**Brief:** In the data, extract each line that holds the string "elementos".

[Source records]
####################

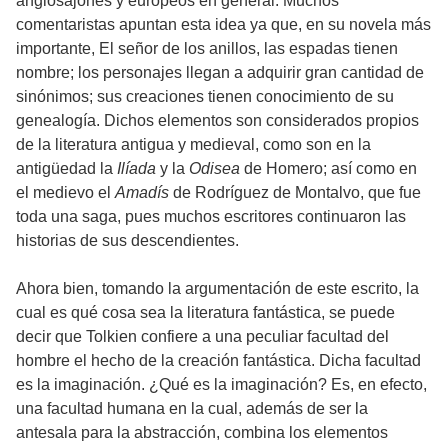
anglosajones y europeos en general. Muchos
comentaristas apuntan esta idea ya que, en su novela más
importante, El señor de los anillos, las espadas tienen
nombre; los personajes llegan a adquirir gran cantidad de
sinónimos; sus creaciones tienen conocimiento de su
genealogía. Dichos elementos son considerados propios
de la literatura antigua y medieval, como son en la
antigüedad la
Ilíada
y la
Odisea
de Homero; así como en
el medievo el
Amadís
de Rodríguez de Montalvo, que fue
toda una saga, pues muchos escritores continuaron las
historias de sus descendientes.
Ahora bien, tomando la argumentación de este escrito, la
cual es qué cosa sea la literatura fantástica, se puede
decir que Tolkien confiere a una peculiar facultad del
hombre el hecho de la creación fantástica. Dicha facultad
es la imaginación. ¿Qué es la imaginación? Es, en efecto,
una facultad humana en la cual, además de ser la
antesala para la abstracción, combina los elementos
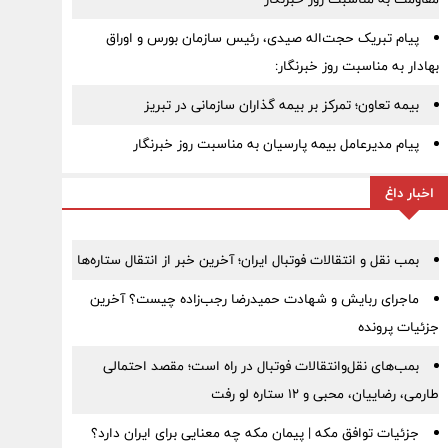
پیام تبریک حجت‌اله صیدی، رئیس سازمان بورس و اوراق
بهادار به مناسبت روز خبرنگار:
بیمه تعاون؛ تمرکز بر بیمه گذاران سازمانی در تبریز
پیام مدیرعامل بیمه پارسیان به مناسبت روز خبرنگار
اخبار داغ
بمب نقل‌ و انتقالات فوتبال ایران؛ آخرین خبر از انتقال ستاره‌ها
ماجرای ربایش و شهادت حمیدرضا رجب‌زاده چیست؟ آخرین
جزئیات پرونده
بمب‌های نقل‌وانتقالات فوتبال در راه است؛ مقصد احتمالی
طارمی، رضاییان، محبی و ۱۲ ستاره لو رفت
جزئیات توافق مکه | پیمان مکه چه معنایی برای ایران دارد؟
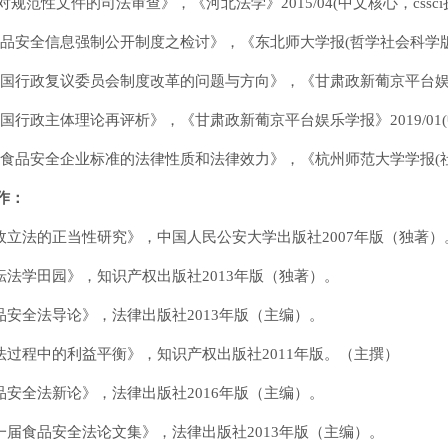
对规范性文件的司法审查》，《河北法学》2015/04(中文核心，cssc
《食品安全信息强制公开制度之检讨》，《东北师大学报(哲学社会科学版)》
《我国行政复议委员会制度改革的问题与方向》，《甘肃政新葡京平台娱乐学报
中国行政主体理论再评析》，《甘肃政新葡京平台娱乐学报》2019/01(
《论食品安全企业标准的法律性质和法律效力》，《杭州师范大学学报(社会科学
作：
行政立法的正当性研究》，中国人民公安大学出版社2007年版（独著）
耕耘法学田园》，知识产权出版社2013年版（独著）。
食品安全法导论》，法律出版社2013年版（主编）。
立法过程中的利益平衡》，知识产权出版社2011年版。（主撰）
食品安全法新论》，法律出版社2016年版（主编）。
第一届食品安全法论文集》，法律出版社2013年版（主编）。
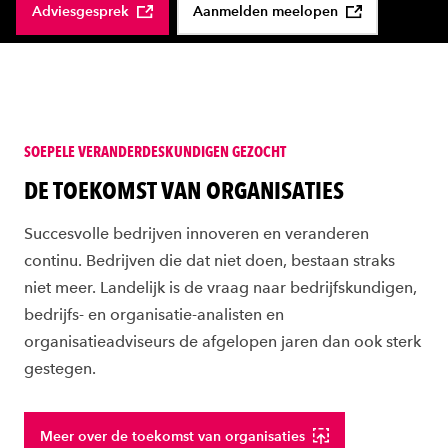
Adviesgesprek
Aanmelden meelopen
SOEPELE VERANDERDESKUNDIGEN GEZOCHT
:
DE TOEKOMST VAN ORGANISATIES
Succesvolle bedrijven innoveren en veranderen
continu. Bedrijven die dat niet doen, bestaan straks
niet meer. Landelijk is de vraag naar bedrijfskundigen,
bedrijfs- en organisatie-analisten en
organisatieadviseurs de afgelopen jaren dan ook sterk
gestegen.
Meer over de toekomst van organisaties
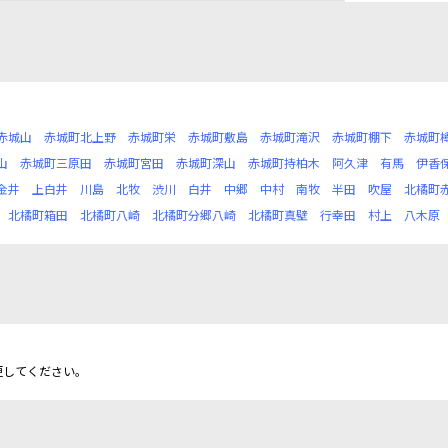
赤城山
赤城町北上野
赤城町栄
赤城町敷島
赤城町滝沢
赤城町棚下
赤城町
山
赤城町三原田
赤城町宮田
赤城町深山
赤城町持柏木
阿久津
有馬
伊香
金井
上白井
川島
北牧
渋川
白井
中郷
中村
南牧
半田
吹屋
北橘町
北橘町箱田
北橘町八崎
北橘町分郷八崎
北橘町真壁
行幸田
村上
八木原
更してください。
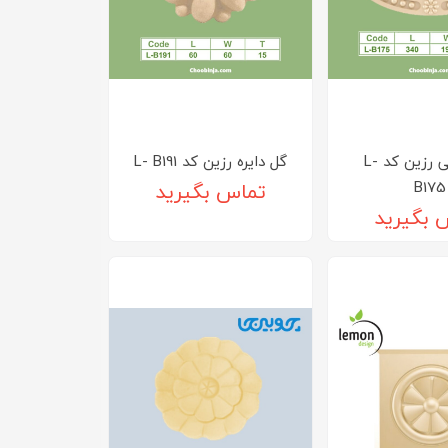
گل بیضی رزین کد L-
گل دایره رزین کد L- B191
B175
تماس بگیرید
 بگیرید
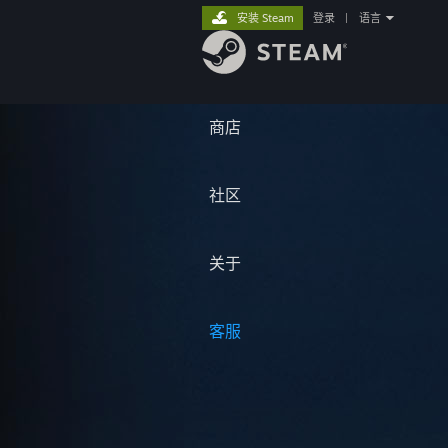
安装 Steam
登录
|
语言
商店
社区
关于
客服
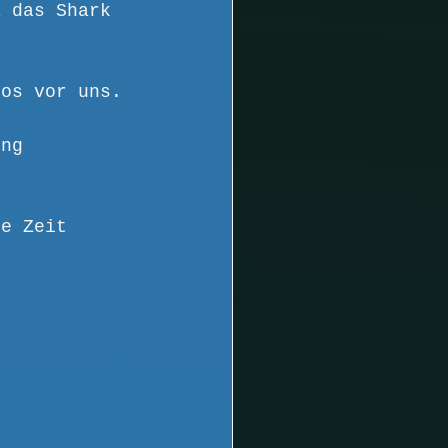
a das Shark 
tos vor uns.
ung 
ie Zeit 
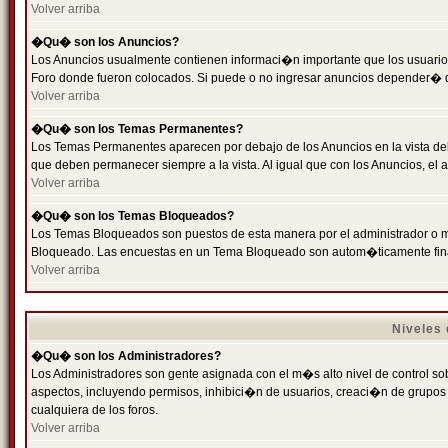
Volver arriba
�Qu� son los Anuncios?
Los Anuncios usualmente contienen informaci�n importante que los usuarios
Foro donde fueron colocados. Si puede o no ingresar anuncios depender� de
Volver arriba
�Qu� son los Temas Permanentes?
Los Temas Permanentes aparecen por debajo de los Anuncios en la vista de
que deben permanecer siempre a la vista. Al igual que con los Anuncios, e
Volver arriba
�Qu� son los Temas Bloqueados?
Los Temas Bloqueados son puestos de esta manera por el administrador o m
Bloqueado. Las encuestas en un Tema Bloqueado son autom�ticamente fin
Volver arriba
Niveles
�Qu� son los Administradores?
Los Administradores son gente asignada con el m�s alto nivel de control sobr
aspectos, incluyendo permisos, inhibici�n de usuarios, creaci�n de grupo
cualquiera de los foros.
Volver arriba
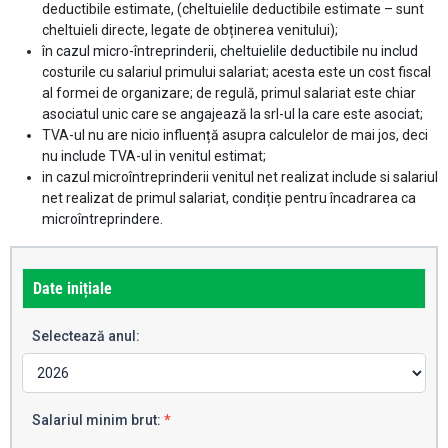
deductibile estimate, (cheltuielile deductibile estimate – sunt
cheltuieli directe, legate de obținerea venitului);
în cazul micro-întreprinderii, cheltuielile deductibile nu includ
costurile cu salariul primului salariat; acesta este un cost fiscal
al formei de organizare; de regulă, primul salariat este chiar
asociatul unic care se angajează la srl-ul la care este asociat;
TVA-ul nu are nicio influență asupra calculelor de mai jos, deci
nu include TVA-ul in venitul estimat;
in cazul microîntreprinderii venitul net realizat include si salariul
net realizat de primul salariat, condiție pentru încadrarea ca
microîntreprindere.
PFA
Date inițiale
sau
SRL
Selectează anul:
2026
Salariul minim brut:
*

####################

**Written answer:**
genealogía. Dichos elementos son considerados propios
antesala para la abstracción, combina los elementos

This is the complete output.